Getting a new business off the ground: How start-up expenses are handled on your tax return
Despite the COVID-19 pandemic, government officials are seeing a large increase in the number of new businesses being launched. From June 2020 through June 2021, the U.S. Census Bureau reports that business applications are up 18.6%. The Bureau measures this by the number of businesses applying for an Employer Identification Number.
Entrepreneurs often don’t know that many of the expenses incurred by start-ups can’t be currently deducted. You should be aware that the way you handle some of your initial expenses can make a large difference in your federal tax bill.
How to treat expenses for tax purposes
If you’re starting or planning to launch a new business, keep these three rules in mind:
- Start-up costs include those incurred or paid while creating an active trade or business — or investigating the creation or acquisition of one.
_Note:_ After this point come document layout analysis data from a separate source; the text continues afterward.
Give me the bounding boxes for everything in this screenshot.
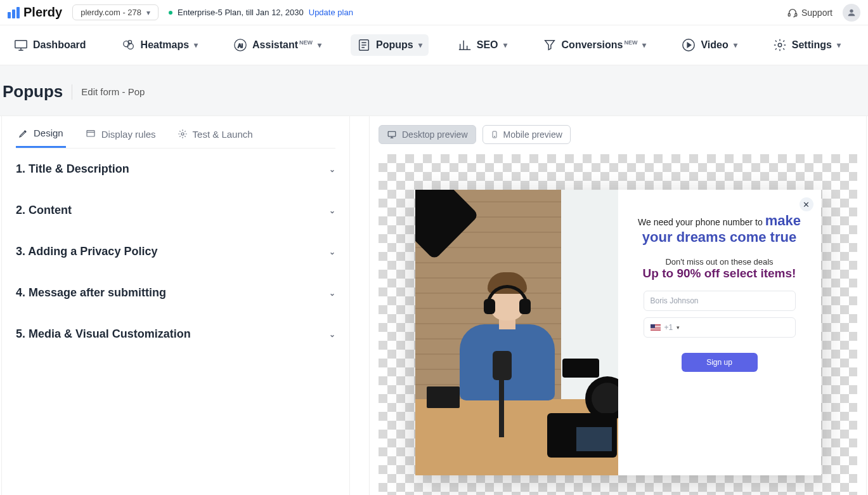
popup-form-side: ✕ We need your phone number to make your… <box>618 190 821 475</box>
main-nav: Dashboard Heatmaps ▾ AI AssistantNEW ▾ P… <box>0 25 868 65</box>
chevron-down-icon: ⌄ <box>329 206 335 215</box>
chevron-down-icon: ▾ <box>318 41 321 50</box>
site-selector-label: plerdy.com - 278 <box>81 8 141 17</box>
nav-seo[interactable]: SEO ▾ <box>451 34 514 56</box>
nav-conversions-label: Conversions <box>562 39 623 50</box>
svg-rect-14 <box>388 131 396 136</box>
panel-tabs: Design Display rules Test & Launch <box>16 128 335 148</box>
tab-display-rules[interactable]: Display rules <box>82 128 159 148</box>
chevron-down-icon: ⌄ <box>329 330 335 339</box>
form-icon <box>357 38 371 52</box>
nav-assistant[interactable]: AI AssistantNEW ▾ <box>227 34 328 56</box>
section-label: 3. Adding a Privacy Policy <box>16 245 157 258</box>
preview-panel: Desktop preview Mobile preview <box>369 116 867 495</box>
preview-tab-mobile-label: Mobile preview <box>503 129 562 140</box>
section-message-after-submit[interactable]: 4. Message after submitting ⌄ <box>16 272 335 314</box>
chevron-down-icon: ▾ <box>194 41 198 50</box>
svg-point-11 <box>778 43 782 47</box>
chevron-down-icon: ▾ <box>146 8 150 17</box>
ai-icon: AI <box>233 38 247 52</box>
nav-assistant-label: Assistant <box>252 39 298 50</box>
support-label: Support <box>801 8 832 18</box>
close-icon: ✕ <box>803 200 810 209</box>
section-media-visual[interactable]: 5. Media & Visual Customization ⌄ <box>16 314 335 355</box>
popup-phone-input[interactable]: +1 ▾ <box>644 317 796 338</box>
nav-video-label: Video <box>701 39 728 51</box>
section-label: 2. Content <box>16 204 72 217</box>
tab-design[interactable]: Design <box>16 128 66 148</box>
preview-tab-desktop-label: Desktop preview <box>402 129 468 140</box>
chart-icon <box>458 38 472 52</box>
section-label: 5. Media & Visual Customization <box>16 327 191 341</box>
nav-seo-label: SEO <box>477 39 498 51</box>
nav-conversions[interactable]: ConversionsNEW ▾ <box>536 34 653 56</box>
design-panel: Design Display rules Test & Launch 1. Ti… <box>1 116 350 495</box>
brand-logo[interactable]: Plerdy <box>8 5 62 20</box>
svg-point-13 <box>181 133 184 135</box>
popup-name-input[interactable]: Boris Johnson <box>644 291 796 311</box>
chevron-down-icon: ▾ <box>677 324 680 331</box>
chevron-down-icon: ▾ <box>418 41 422 50</box>
preview-tab-mobile[interactable]: Mobile preview <box>483 125 571 144</box>
top-bar: Plerdy plerdy.com - 278 ▾ Enterprise-5 P… <box>0 0 868 25</box>
nav-dashboard[interactable]: Dashboard <box>8 34 93 56</box>
user-icon <box>846 8 857 18</box>
chevron-down-icon: ⌄ <box>329 248 335 256</box>
popup-signup-button[interactable]: Sign up <box>682 353 758 372</box>
gear-icon <box>773 38 787 52</box>
section-label: 1. Title & Description <box>16 162 129 176</box>
monitor-icon <box>14 38 28 52</box>
section-content[interactable]: 2. Content ⌄ <box>16 190 335 231</box>
section-privacy-policy[interactable]: 3. Adding a Privacy Policy ⌄ <box>16 231 335 272</box>
pencil-icon <box>18 128 29 138</box>
svg-point-2 <box>850 9 853 12</box>
update-plan-link[interactable]: Update plan <box>309 8 353 17</box>
nav-heatmaps-label: Heatmaps <box>141 39 189 51</box>
nav-heatmaps[interactable]: Heatmaps ▾ <box>115 34 204 56</box>
chevron-down-icon: ▾ <box>642 41 646 50</box>
tab-test-launch[interactable]: Test & Launch <box>175 128 256 148</box>
window-icon <box>85 129 96 139</box>
play-icon <box>682 38 696 52</box>
tab-design-label: Design <box>34 128 63 138</box>
popup-subline-1: Don't miss out on these deals <box>665 257 773 267</box>
page-subtitle: Edit form - Pop <box>81 86 145 97</box>
popup-close-button[interactable]: ✕ <box>800 197 813 211</box>
svg-rect-1 <box>795 13 797 16</box>
status-dot-icon <box>169 11 172 15</box>
funnel-icon <box>543 38 557 52</box>
preview-tab-desktop[interactable]: Desktop preview <box>379 125 476 144</box>
nav-settings[interactable]: Settings ▾ <box>767 34 847 56</box>
chevron-down-icon: ▾ <box>837 41 841 50</box>
plan-info: Enterprise-5 Plan, till Jan 12, 2030 Upd… <box>169 8 353 17</box>
popup-name-placeholder: Boris Johnson <box>651 296 699 305</box>
preview-tabs: Desktop preview Mobile preview <box>379 125 857 144</box>
nav-popups[interactable]: Popups ▾ <box>351 34 429 56</box>
divider <box>72 84 72 100</box>
page-title: Popups <box>3 82 63 102</box>
preview-canvas: ✕ We need your phone number to make your… <box>379 154 857 495</box>
support-link[interactable]: Support <box>787 8 832 18</box>
user-avatar[interactable] <box>843 4 860 22</box>
gear-icon <box>178 129 188 139</box>
desktop-icon <box>387 130 397 139</box>
nav-video[interactable]: Video ▾ <box>675 34 743 56</box>
tab-test-launch-label: Test & Launch <box>193 129 253 140</box>
site-selector[interactable]: plerdy.com - 278 ▾ <box>72 4 159 20</box>
popup-subline-2: Up to 90% off select items! <box>643 267 796 280</box>
nav-popups-label: Popups <box>376 39 413 51</box>
plan-text: Enterprise-5 Plan, till Jan 12, 2030 <box>178 8 304 17</box>
chevron-down-icon: ▾ <box>503 41 507 50</box>
popup-dial-code: +1 <box>664 323 673 332</box>
headset-icon <box>787 8 798 18</box>
chevron-down-icon: ⌄ <box>329 289 335 298</box>
flag-us-icon <box>651 324 661 331</box>
svg-rect-12 <box>87 131 94 136</box>
section-title-description[interactable]: 1. Title & Description ⌄ <box>16 148 335 190</box>
nav-dashboard-label: Dashboard <box>33 39 86 51</box>
section-label: 4. Message after submitting <box>16 286 166 300</box>
brand-icon <box>8 7 20 18</box>
mobile-icon <box>491 129 498 140</box>
svg-rect-3 <box>15 41 27 48</box>
popup-image <box>415 190 618 475</box>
- Under the tax code, taxpayers can elect to deduct up to $5,000 of business start-up and $5,000 of organizational costs in the year the business begins. As you know, $5,000 doesn’t go very far these days! And the $5,000 deduction is reduced dollar-for-dollar by the amount by which your total start-up or organizational costs exceed $50,000. Any remaining costs must be amortized over 180 months on a straight-line basis.
- No deductions or amortization deductions are allowed until the year when “active conduct” of your new business begins. Generally, that means the year when the business has all the pieces in place to start earning revenue. To determine if a taxpayer meets this test, the IRS and courts generally ask questions such as: Did the taxpayer undertake the activity intending to earn a profit? Was the taxpayer regularly and actively involved? Did the activity actually begin?
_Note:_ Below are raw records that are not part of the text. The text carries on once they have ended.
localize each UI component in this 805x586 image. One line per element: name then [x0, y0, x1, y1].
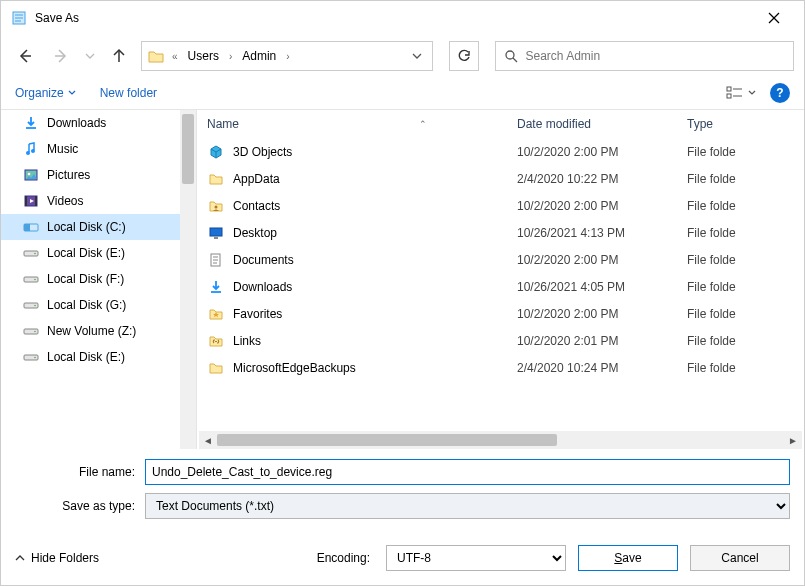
svg-rect-24	[24, 224, 30, 231]
file-name: AppData	[233, 172, 280, 186]
col-name[interactable]: Name	[207, 117, 239, 131]
cancel-button[interactable]: Cancel	[690, 545, 790, 571]
tree-item-label: New Volume (Z:)	[47, 324, 136, 338]
file-row[interactable]: Downloads10/26/2021 4:05 PMFile folde	[197, 273, 804, 300]
search-icon	[504, 49, 518, 63]
view-options-button[interactable]	[726, 86, 756, 100]
file-row[interactable]: AppData2/4/2020 10:22 PMFile folde	[197, 165, 804, 192]
svg-point-35	[215, 205, 218, 208]
file-modified: 10/2/2020 2:01 PM	[517, 334, 687, 348]
file-modified: 10/2/2020 2:00 PM	[517, 253, 687, 267]
col-type[interactable]: Type	[687, 117, 713, 131]
file-type: File folde	[687, 199, 794, 213]
documents-icon	[207, 251, 225, 269]
svg-point-30	[34, 305, 36, 307]
svg-rect-37	[214, 237, 218, 239]
forward-button[interactable]	[47, 42, 75, 70]
download-icon	[207, 278, 225, 296]
file-modified: 10/26/2021 4:05 PM	[517, 280, 687, 294]
drive-icon	[23, 245, 39, 261]
tree-item-label: Downloads	[47, 116, 106, 130]
close-button[interactable]	[752, 6, 796, 30]
tree-item[interactable]: Local Disk (E:)	[1, 344, 196, 370]
svg-point-34	[34, 357, 36, 359]
svg-point-28	[34, 279, 36, 281]
contacts-icon	[207, 197, 225, 215]
hide-folders-button[interactable]: Hide Folders	[15, 551, 99, 565]
file-name: 3D Objects	[233, 145, 292, 159]
file-type: File folde	[687, 226, 794, 240]
drive-icon	[23, 349, 39, 365]
tree-item-label: Local Disk (E:)	[47, 350, 125, 364]
filename-input[interactable]	[145, 459, 790, 485]
pictures-icon	[23, 167, 39, 183]
bottom-bar: Hide Folders Encoding: UTF-8 Save Cancel	[1, 535, 804, 585]
tree-item[interactable]: Local Disk (G:)	[1, 292, 196, 318]
file-modified: 10/2/2020 2:00 PM	[517, 307, 687, 321]
tree-item[interactable]: Downloads	[1, 110, 196, 136]
file-row[interactable]: Desktop10/26/2021 4:13 PMFile folde	[197, 219, 804, 246]
svg-point-17	[31, 149, 35, 153]
tree-item[interactable]: Videos	[1, 188, 196, 214]
back-button[interactable]	[11, 42, 39, 70]
recent-button[interactable]	[83, 42, 97, 70]
tree: DownloadsMusicPicturesVideosLocal Disk (…	[1, 110, 197, 449]
sort-indicator-icon: ⌃	[419, 119, 427, 129]
breadcrumb-seg-admin[interactable]: Admin	[238, 49, 280, 63]
file-row[interactable]: MicrosoftEdgeBackups2/4/2020 10:24 PMFil…	[197, 354, 804, 381]
savetype-select[interactable]: Text Documents (*.txt)	[145, 493, 790, 519]
toolbar: Organize New folder ?	[1, 77, 804, 110]
svg-rect-22	[35, 196, 37, 206]
file-type: File folde	[687, 145, 794, 159]
file-row[interactable]: Favorites10/2/2020 2:00 PMFile folde	[197, 300, 804, 327]
file-name: Contacts	[233, 199, 280, 213]
encoding-select[interactable]: UTF-8	[386, 545, 566, 571]
breadcrumb-seg-users[interactable]: Users	[184, 49, 223, 63]
file-type: File folde	[687, 307, 794, 321]
nav-row: « Users › Admin › Search Admin	[1, 35, 804, 77]
file-name: Links	[233, 334, 261, 348]
file-row[interactable]: Contacts10/2/2020 2:00 PMFile folde	[197, 192, 804, 219]
favorites-icon	[207, 305, 225, 323]
file-type: File folde	[687, 334, 794, 348]
tree-scrollbar[interactable]	[180, 110, 196, 449]
horizontal-scrollbar[interactable]: ◄ ►	[199, 431, 802, 449]
file-modified: 10/2/2020 2:00 PM	[517, 199, 687, 213]
file-list: 3D Objects10/2/2020 2:00 PMFile foldeApp…	[197, 138, 804, 431]
search-input[interactable]: Search Admin	[495, 41, 795, 71]
file-row[interactable]: 3D Objects10/2/2020 2:00 PMFile folde	[197, 138, 804, 165]
tree-item[interactable]: Local Disk (E:)	[1, 240, 196, 266]
videos-icon	[23, 193, 39, 209]
app-icon	[11, 10, 27, 26]
filename-label: File name:	[15, 465, 145, 479]
music-icon	[23, 141, 39, 157]
col-modified[interactable]: Date modified	[517, 117, 591, 131]
organize-label: Organize	[15, 86, 64, 100]
svg-point-19	[28, 173, 31, 176]
tree-item-label: Videos	[47, 194, 83, 208]
file-type: File folde	[687, 172, 794, 186]
column-headers: Name ⌃ Date modified Type	[197, 110, 804, 138]
file-area: Name ⌃ Date modified Type 3D Objects10/2…	[197, 110, 804, 449]
tree-item[interactable]: New Volume (Z:)	[1, 318, 196, 344]
refresh-button[interactable]	[449, 41, 479, 71]
breadcrumb[interactable]: « Users › Admin ›	[141, 41, 433, 71]
chevron-left-icon: «	[170, 51, 180, 62]
savetype-label: Save as type:	[15, 499, 145, 513]
file-row[interactable]: Documents10/2/2020 2:00 PMFile folde	[197, 246, 804, 273]
tree-item[interactable]: Local Disk (C:)	[1, 214, 196, 240]
chevron-down-icon	[68, 89, 76, 97]
svg-point-9	[506, 51, 514, 59]
up-button[interactable]	[105, 42, 133, 70]
svg-rect-25	[24, 251, 38, 256]
help-button[interactable]: ?	[770, 83, 790, 103]
tree-item[interactable]: Music	[1, 136, 196, 162]
file-row[interactable]: Links10/2/2020 2:01 PMFile folde	[197, 327, 804, 354]
new-folder-button[interactable]: New folder	[100, 86, 157, 100]
organize-menu[interactable]: Organize	[15, 86, 76, 100]
window-title: Save As	[35, 11, 79, 25]
save-button[interactable]: Save	[578, 545, 678, 571]
tree-item[interactable]: Local Disk (F:)	[1, 266, 196, 292]
breadcrumb-dropdown[interactable]	[406, 51, 428, 61]
tree-item[interactable]: Pictures	[1, 162, 196, 188]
In general, start-up expenses are those you make to:
- Investigate the creation or acquisition of a business,
- Create a business, or
- Engage in a for-profit activity in anticipation of that activity becoming an active business.
To qualify for the election, an expense also must be one that would be deductible if it were incurred after a business began. One example is money you spend analyzing potential markets for a new product or service.
To be eligible as an “organization expense,” an expense must be related to establishing a corporation or partnership. Some examples of organization expenses are legal and accounting fees for services related to organizing a new business and filing fees paid to the state of incorporation.
If you have start-up expenses that you’d like to deduct this year, you need to decide whether to take the election described above. Recordkeeping is critical.